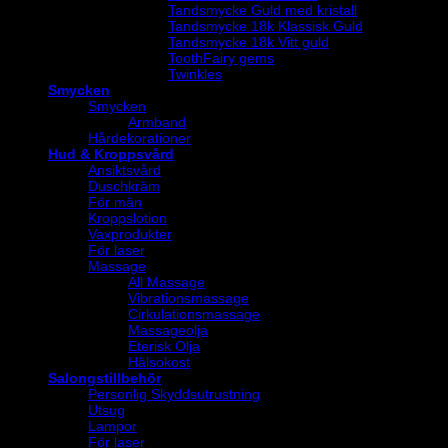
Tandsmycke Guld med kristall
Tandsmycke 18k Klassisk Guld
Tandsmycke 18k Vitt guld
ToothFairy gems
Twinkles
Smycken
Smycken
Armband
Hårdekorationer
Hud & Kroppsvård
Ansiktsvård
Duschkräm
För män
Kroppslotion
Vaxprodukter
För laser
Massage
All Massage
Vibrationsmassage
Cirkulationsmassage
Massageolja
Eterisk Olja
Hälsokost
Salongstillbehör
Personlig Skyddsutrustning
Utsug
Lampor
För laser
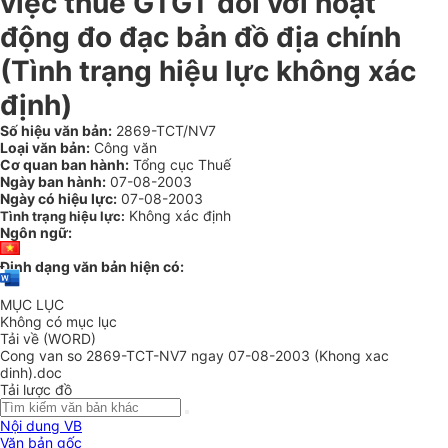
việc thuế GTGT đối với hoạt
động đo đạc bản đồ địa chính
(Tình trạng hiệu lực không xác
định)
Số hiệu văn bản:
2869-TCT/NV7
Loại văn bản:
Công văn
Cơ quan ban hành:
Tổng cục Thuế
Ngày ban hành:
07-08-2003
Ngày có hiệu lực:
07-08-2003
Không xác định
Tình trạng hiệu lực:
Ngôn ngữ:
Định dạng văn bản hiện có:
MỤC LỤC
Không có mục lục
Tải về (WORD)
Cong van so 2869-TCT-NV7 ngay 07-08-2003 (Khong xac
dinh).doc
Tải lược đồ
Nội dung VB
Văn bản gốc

...

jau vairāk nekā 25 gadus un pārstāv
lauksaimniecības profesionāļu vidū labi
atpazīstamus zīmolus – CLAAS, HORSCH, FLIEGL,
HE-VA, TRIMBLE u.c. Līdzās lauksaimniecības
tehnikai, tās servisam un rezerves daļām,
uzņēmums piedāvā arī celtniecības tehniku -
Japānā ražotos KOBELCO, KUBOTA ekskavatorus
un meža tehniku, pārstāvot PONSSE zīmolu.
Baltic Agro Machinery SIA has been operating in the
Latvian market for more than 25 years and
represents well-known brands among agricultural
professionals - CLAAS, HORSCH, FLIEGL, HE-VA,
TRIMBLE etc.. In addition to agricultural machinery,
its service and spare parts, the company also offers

[TASK GOAL] Within the listing above, copy exactly the lines that start at the one with "Vibrationsmassage" and continue through the one with "Văn bản gốc". Omit pictures.

[YOUR RESPONSE]
Vibrationsmassage
Cirkulationsmassage
Massageolja
Eterisk Olja
Hälsokost
Salongstillbehör
Personlig Skyddsutrustning
Utsug
Lampor
För laser
việc thuế GTGT đối với hoạt
động đo đạc bản đồ địa chính
(Tình trạng hiệu lực không xác
định)
Số hiệu văn bản:
2869-TCT/NV7
Loại văn bản:
Công văn
Cơ quan ban hành:
Tổng cục Thuế
Ngày ban hành:
07-08-2003
Ngày có hiệu lực:
07-08-2003
Không xác định
Tình trạng hiệu lực:
Ngôn ngữ:
Định dạng văn bản hiện có:
MỤC LỤC
Không có mục lục
Tải về (WORD)
Cong van so 2869-TCT-NV7 ngay 07-08-2003 (Khong xac
dinh).doc
Tải lược đồ
Nội dung VB
Văn bản gốc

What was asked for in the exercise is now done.